ACLU Successfully Settles Suit Requiring DMV Establish Regulations For Uninsured Motorist Database
Posted: February 06, 2015|Category: Due Process Privacy
In response to a lawsuit filed this week by the American Civil Liberties Union of Rhode Island, the Division of Motor Vehicles agreed to the entry of a court order today that will require the agency to first adopt regulations through a public process before using a new database designed to identify and possibly take action against uninsured drivers.
The ACLU of Rhode Island on Tuesday sued the DMV for implementing its Uninsured Motorists Identification Database without first establishing any regulations to prevent the improper disclosure of drivers’ personal information, avoid mistaken registration revocations, or to otherwise ensure that the program is properly administered by the private out-of-state vendor contracted to run the program. The database is designed to compile information from insurance companies about the identities of insured drivers and information from the DMV about registered motor vehicles. The vendor matches the information to identify and notify vehicle owners who do not appear to have insurance. The lawsuit, filed by ACLU volunteer attorney Albin Moser, noted that insurance companies and the DMV had begun sending personal information about drivers to the vendor without any regulations whatsoever to address key issues over implementation of the database.
The ACLU’s successful settlement of this suit comes as the first wave of notices to drivers who purportedly didn’t have insurance was supposed to be sent out by the vendor. Residents must obtain or prove they have insurance within a specified period of time or else their registration will be revoked. Under this agreement, the DMV must now established regulations in accordance with the Administrative Procedures Act before any notifications are sent.

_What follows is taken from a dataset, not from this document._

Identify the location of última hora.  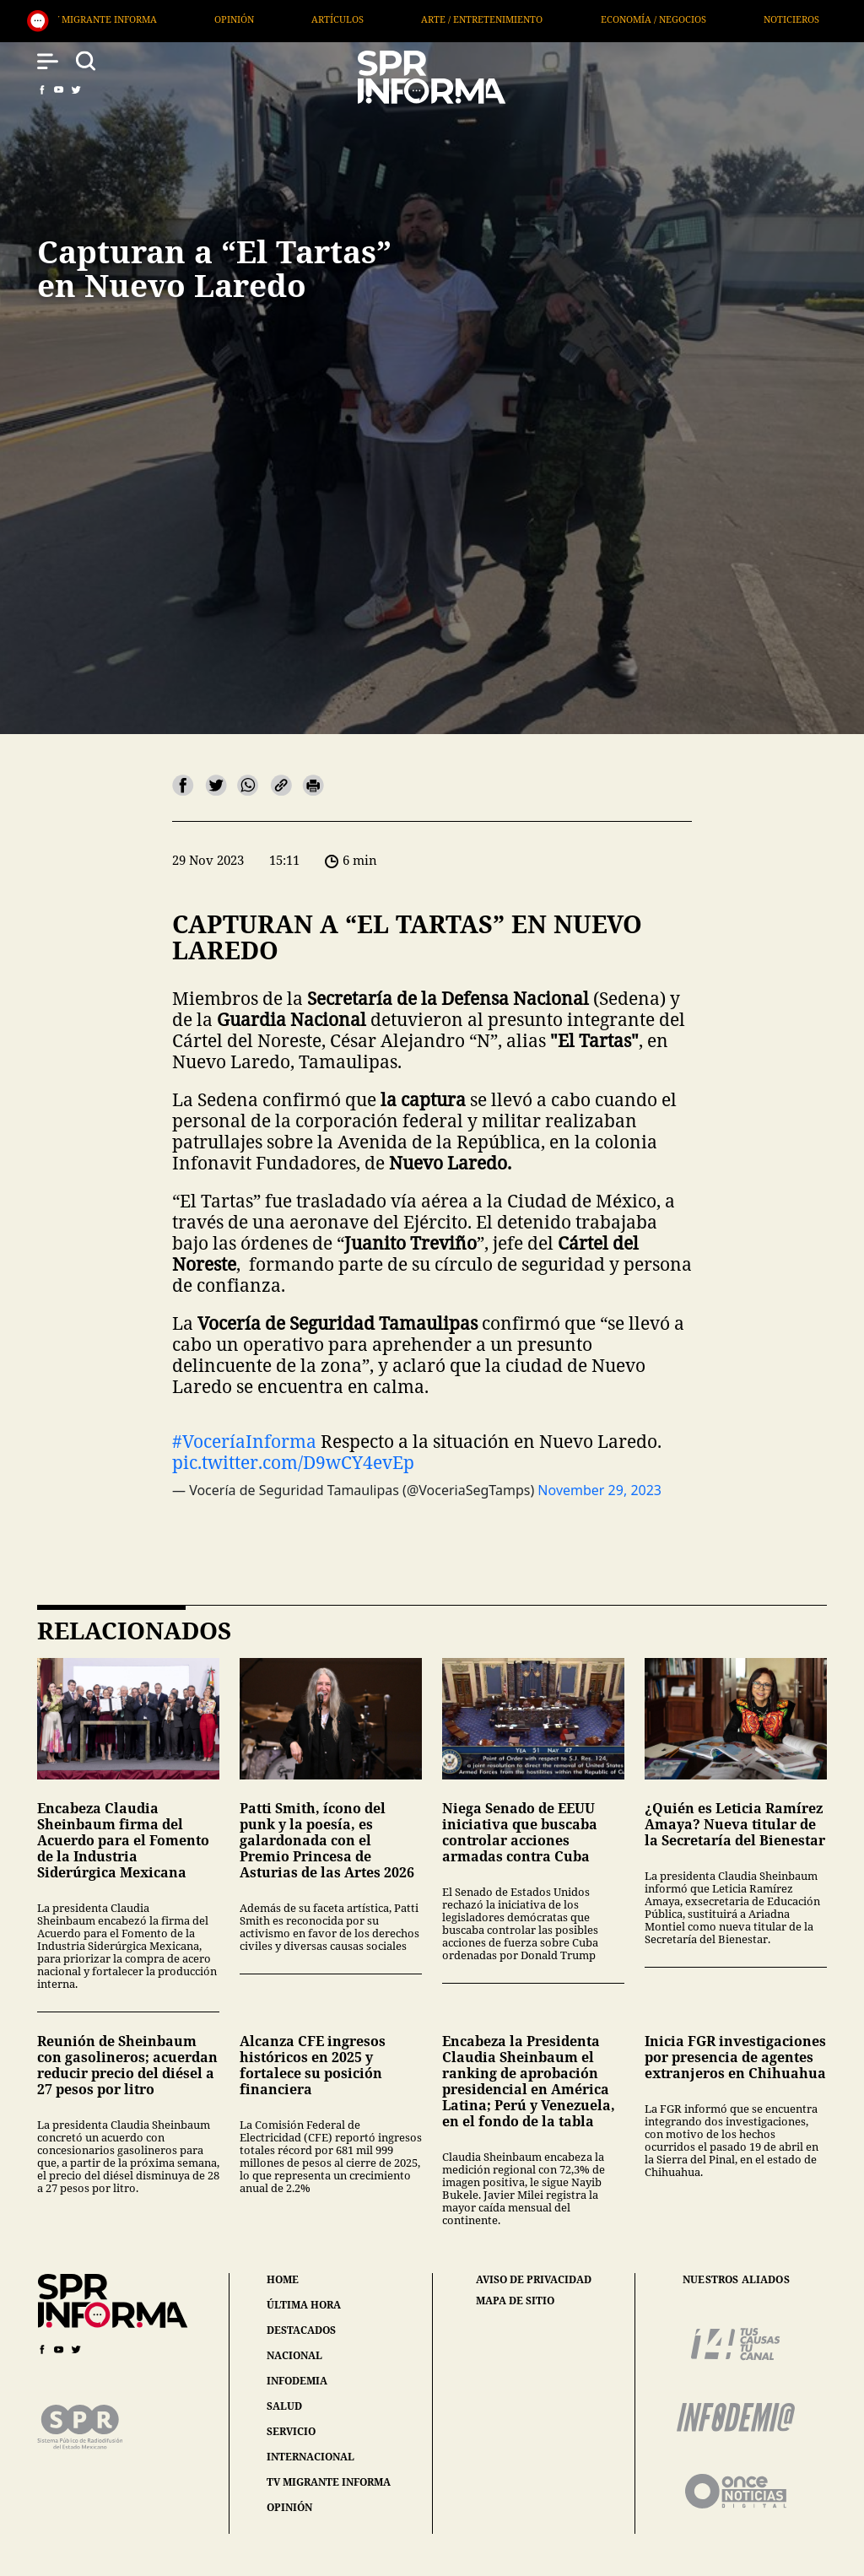 (304, 2305).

ACLU attorney Moser said: “Thanks to the ACLU's analysis, the Superior Court and the DMV were made aware of several privacy and due process concerns that were best addressed by a public rulemaking process before the program's implementation. The ACLU will be an active participant in that process in order to make sure that these concerns are adequately addressed.” The lead plaintiff in the case, ACLU of RI policy associate Hillary Davis, added: “A number of questions remain about the implementation of the UMID, from ways to protect Rhode Islanders’ privacy to how drivers whose registrations are erroneously revoked may have them reinstated without punishment. We commend the DMV for recognizing the need to move forward on answering these questions, and look forward to testifying on the proposed rules.”